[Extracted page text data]

________

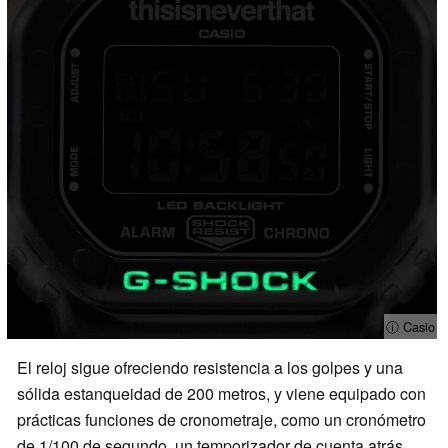
ⓘ Casio
El reloj sigue ofreciendo resistencia a los golpes y una
sólida estanqueidad de 200 metros, y viene equipado con
prácticas funciones de cronometraje, como un cronómetro
de 1/100 de segundo, un temporizador de cuenta atrás,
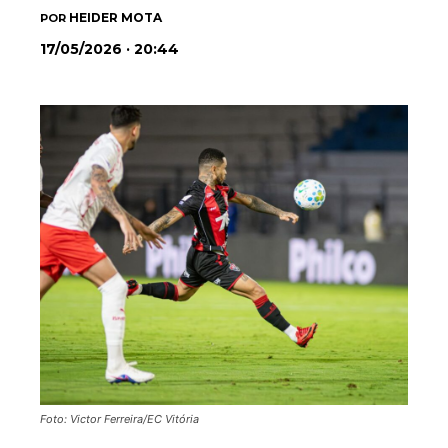
HEIDER MOTA
POR
17/05/2026 · 20:44
Foto: Victor Ferreira/EC Vitória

________

Exercise details:
Could you copy all of the entries above exactly, without the pictures?

Written reply:
ⓘ Casio
El reloj sigue ofreciendo resistencia a los golpes y una
sólida estanqueidad de 200 metros, y viene equipado con
prácticas funciones de cronometraje, como un cronómetro
de 1/100 de segundo, un temporizador de cuenta atrás,
HEIDER MOTA
POR
17/05/2026 · 20:44
Foto: Victor Ferreira/EC Vitória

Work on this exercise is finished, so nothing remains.